(Posted 10/28/2016)

(See bottom of page for post-voyage updates)

Cooking onboard will be as unconventional as some of the other aspects of our preparation.  In recent years, propane has become the most popular cooking fuel for long-distance voyagers and is a tempting fuel due to its convenience and clean burning.  It has a couple of downsides though, and these were deal killers for us.  Most significantly, it is potentially explosive, and being heavier than air, tends to settle into the hull rather than dissipating upwards.  Additionally, when it comes time to fill tanks in foreign ports, finding compatible connectors can be a hassle, as there isn't a global standard. 

From the beginning, we've looked on this voyage as something akin to backpacking on the water and our choice of a multi-fuel backpacking stove was in keeping with that concept.  The stove we'll be using is an MSR Dragonfly, capable of burning an impressive list of fuels including kerosene, diesel, jet fuel, unleaded gasoline and white gas. 

Kerosene will be our primary fuel, as it is non-explosive.  If need be, we'll use diesel fuel, which is almost universally available.  We plan to leave with 5 gallons of K-1 grade kerosene, which should last for several months. 
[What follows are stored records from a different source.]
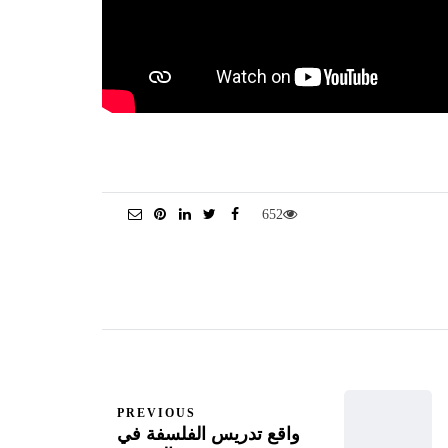
652
PREVIOUS
واقع تدريس الفلسفة في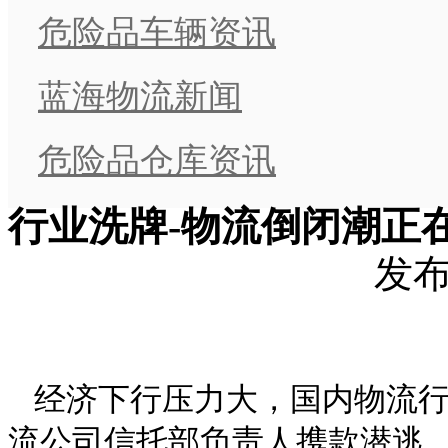
危险品车辆资讯
蓝海物流新闻
危险品仓库资讯
行业洗牌-物流倒闭潮正
发布时
经济下行压力大，国内物流行
流公司信托部负责人携款潜逃，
Kerosene burns relatively cleanly, but only after it's been primed.  Priming can be done with kerosene, but the priming flame tends to produce soot and blacken cookware.  Instead, we'll use alcohol for priming, which burns relatively cleanly and only requires about a teaspoon per lighting.

Stove assembly.

Closeup of stove assembly, showing stainless steel steam table pan
to contain food spills.Three stainless steel rods prevent the cooking pots
from sliding off the stove. 
Adjusting the wingnuts allows the rods to swivel in or out to 
accommodate various pot sizes. 

Alcohol priming container sits inside plastic peanut butter jar bolted to
the bulkhead.

Syringe with plastic tube and large needle is used to draw alcohol from priming
bottle.  Syringe is then set into a holder made from PVC pipe bolted beside stove.
Priming bottle is then capped and alcohol in syringe is squirted into priming cup of stove.

Before lighting alcohol, this priming pan is put over the stove to help
contain the priming flame.  When priming flame dies down, pan is removed and
stove valve is opened and kerosene is ignited. 

Post-voyage comments (updated 10-14-2017):

The stove gets a big thumbs up.  It was convenient to use and the pot retention rods kept cooking vessels secure, allowing us to cook even in rough weather.  It took just a couple minutes from beginning the priming process to having a roaring burner going.  In fact, the only objectionable part of the stove system was the noise, which sounded like a small jet engine.  Apparently there are aftermarket burners for this stove that are much quieter. 

 We didn't actually make use of the priming pan, preferring instead to put the cooking pot or pan on the burner before lighting the priming alcohol.